**Problem requirements:** Find the line containing "Alle producten" in the data below and repeat it, along with all later lines, exactly through the last one.

**Record extracts:**

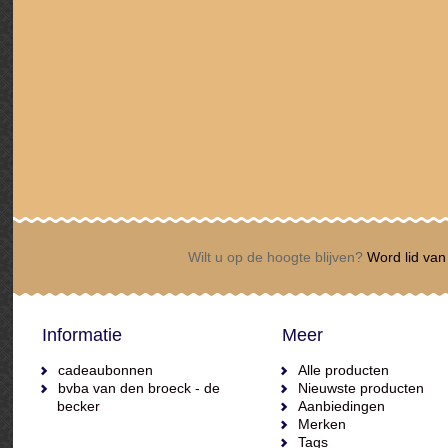
Wilt u op de hoogte blijven?
Word lid van 
Informatie
Meer
cadeaubonnen
Alle producten
bvba van den broeck - de
Nieuwste producten
becker
Aanbiedingen
Merken
Tags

**Exercise output:**
Alle producten
bvba van den broeck - de
Nieuwste producten
becker
Aanbiedingen
Merken
Tags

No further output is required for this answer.